In the data below, which lines hold the word "Болт"? Copy them.

- - - - - - -

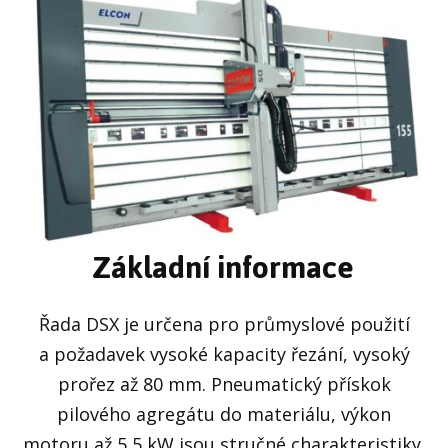
Základní informace
Řada DSX je určena pro průmyslové použití
a požadavek vysoké kapacity řezání, vysoký
prořez až 80 mm. Pneumatický přískok
pilového agregátu do materiálu, výkon
motoru až 5,5 kW jsou stručné charakteristiky,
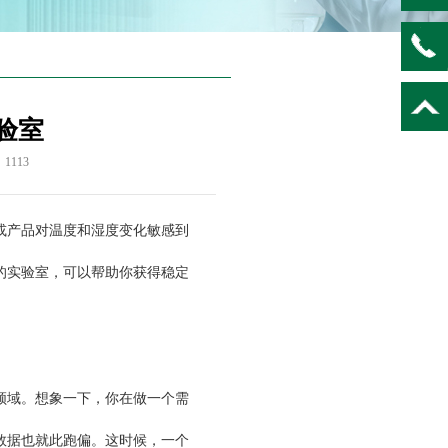
验室
：
1113
产品对温度和湿度变化敏感到
的实验室，可以帮助你获得稳定
域。想象一下，你在做一个需
数据也就此跑偏。这时候，一个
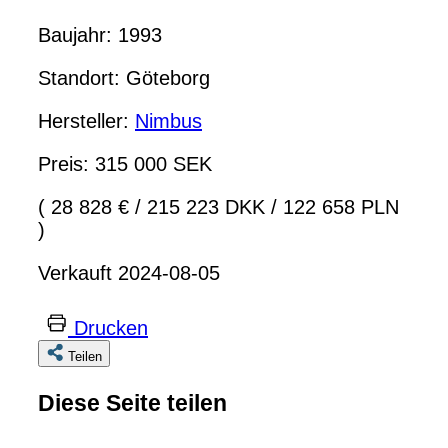
Baujahr: 1993
Standort: Göteborg
Hersteller:
Nimbus
Preis: 315 000 SEK
( 28 828 €
/
215 223 DKK
/
122 658 PLN
)
Verkauft 2024-08-05
Drucken
Teilen
Diese Seite teilen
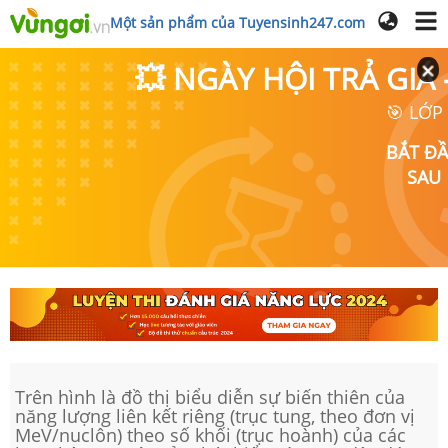
Một sản phẩm của Tuyensinh247.com
💥 NGÀY HỘI TRẢ GI
🎯 LỚP
BẮT Đ
SAU
Trên hình là đồ thị biểu diễn sự biến thiên của
năng lượng liên kết riêng (trục tung, theo đơn vị
MeV/nuclôn) theo số khối (trục hoành) của các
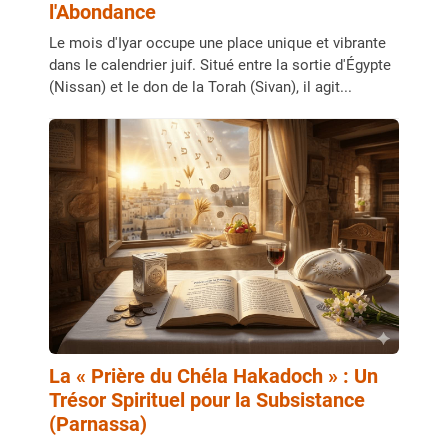
l'Abondance
Le mois d'Iyar occupe une place unique et vibrante
dans le calendrier juif. Situé entre la sortie d'Égypte
(Nissan) et le don de la Torah (Sivan), il agit...
La « Prière du Chéla Hakadoch » : Un
Trésor Spirituel pour la Subsistance
(Parnassa)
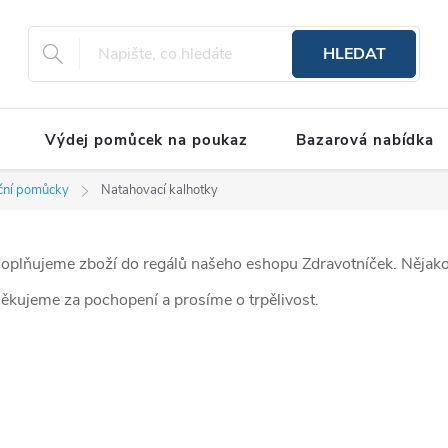
HLEDAT
Výdej pomůcek na poukaz
Bazarová nabídka
nční pomůcky
Natahovací kalhotky
oplňujeme zboží do regálů našeho eshopu Zdravotníček. Nějakou
ěkujeme za pochopení a prosíme o trpělivost.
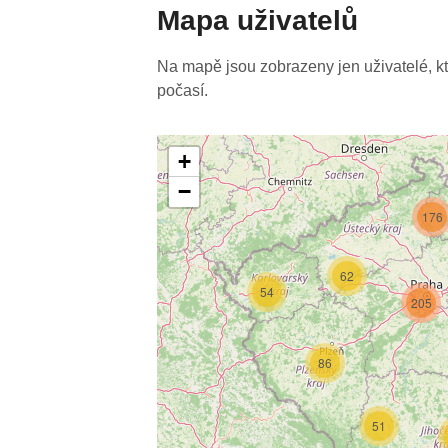
Mapa uživatelů
Na mapě jsou zobrazeny jen uživatelé, kteř
počasí.
+
−
176
62
54
205
86
51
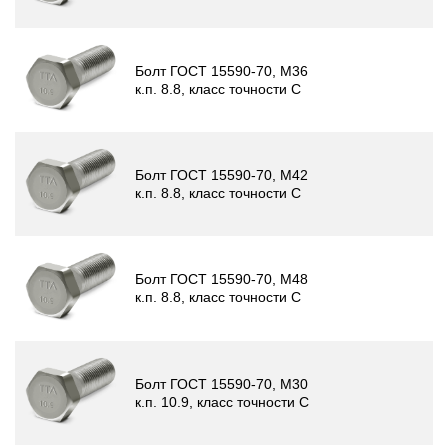
Болт ГОСТ 15590-70, М36
к.п. 8.8, класс точности C
Болт ГОСТ 15590-70, М42
к.п. 8.8, класс точности C
Болт ГОСТ 15590-70, М48
к.п. 8.8, класс точности C
Болт ГОСТ 15590-70, М30
к.п. 10.9, класс точности C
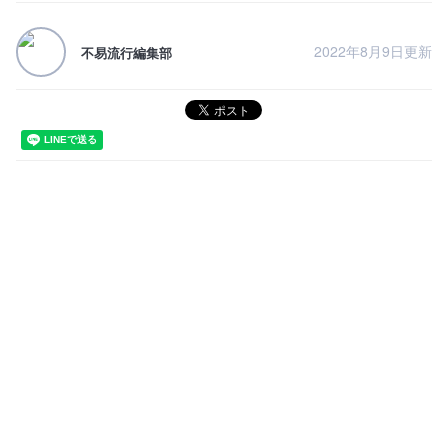
2022年8月9日更新
不易流行編集部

- - - - - - -

▸ **RESPONSE AREA**
Болт ГОСТ 15590-70, М36
Болт ГОСТ 15590-70, М42
Болт ГОСТ 15590-70, М48
Болт ГОСТ 15590-70, М30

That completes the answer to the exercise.